Aberdeen University is at the heart of a £5m investment aimed at keeping the UK top of the class for offshore renewable energy.
The deal, involving a national consortium of universities, is aimed at keeping the UK’s “competitive position” in the field and “address any technical, environmental and interdisciplinary challenges” the sector could face in future.
The initiative is funded by the Engineering and Physical Sciences Research Council (EPSRC) and brings together the related research areas of wave, tidal and offshore wind.
Dr Beth Scott from the University of Aberdeen will be a co-director of the new EPSRC ORE SuperGen Hub, the first academic consortium to combine research on wind, wave and tidal renewable industries.

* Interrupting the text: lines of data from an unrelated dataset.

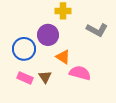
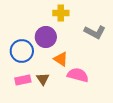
pink rectangle: (25, 78) -> (23, 80), turned -35

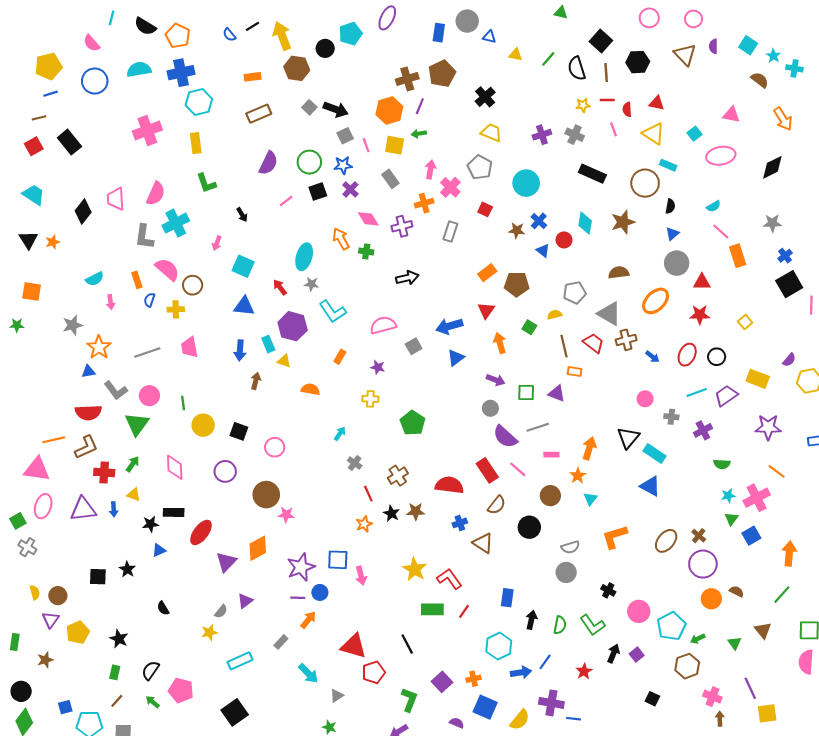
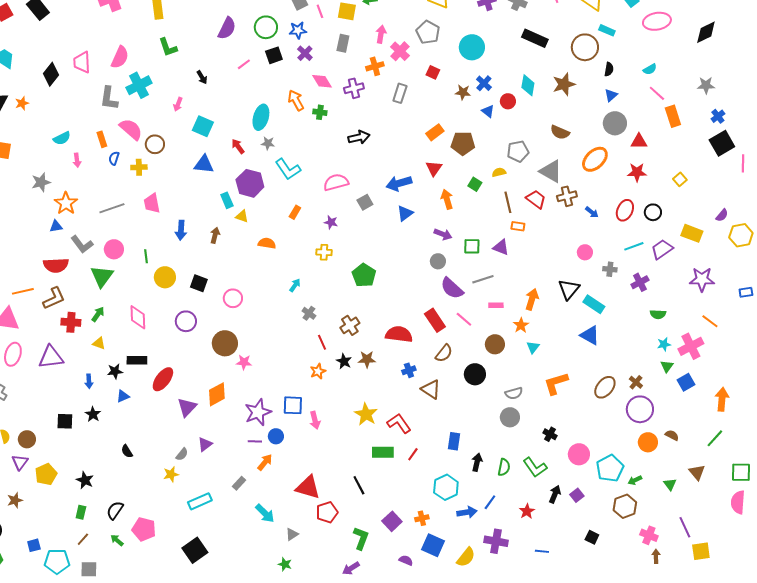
gray rectangle: (390, 179) -> (343, 43), turned 48
brown semicircle: (619, 273) -> (560, 132), turned -150
blue arrow: (240, 350) -> (181, 230), moved
blue arrow: (114, 509) -> (89, 381), moved
blue line: (574, 719) -> (542, 551), moved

Dr Scott said: “I am absolutely thrilled to have this incredible opportunity to collaborate directly with such a range of extremely talented and dedicated engineering colleagues in helping to design and bring forward a sustainable approach to large scale extraction of renewable energies from our oceans.
“This position brings with it a massive amount of responsibility to help facilitate the research interactions we need now between engineers, industry and ecological and social science communities.
“Working together with a very wide range of excellent colleagues is how we have gotten to this point of cooperative research and even wider and more connected networks of multi-skilled people is what will make the ORE SuperGen Hub approach a success.”
ORE Supergen will be led by Professor Deborah Greaves OBE, Head of the School of Engineering at the University of Plymouth, working alongside academics from The University of Aberdeen, University of Edinburgh, University of Exeter, University of Hull, University of Manchester, University of Oxford, University of Southampton, University of Strathclyde, and the University of Warwick.
Professor Greaves added: “Offshore renewables is an exciting and rapidly expanding field, and we expect it to play a significant role in providing energy for the UK and globally. The UK is already at the forefront of research in this area, and the ORE Supergen Hub will provide leadership for the scientific community and enable it to continue to build on that expertise.
“Our advisory board will help ensure we are also meeting the requirements and addressing the challenges being faced by industry.”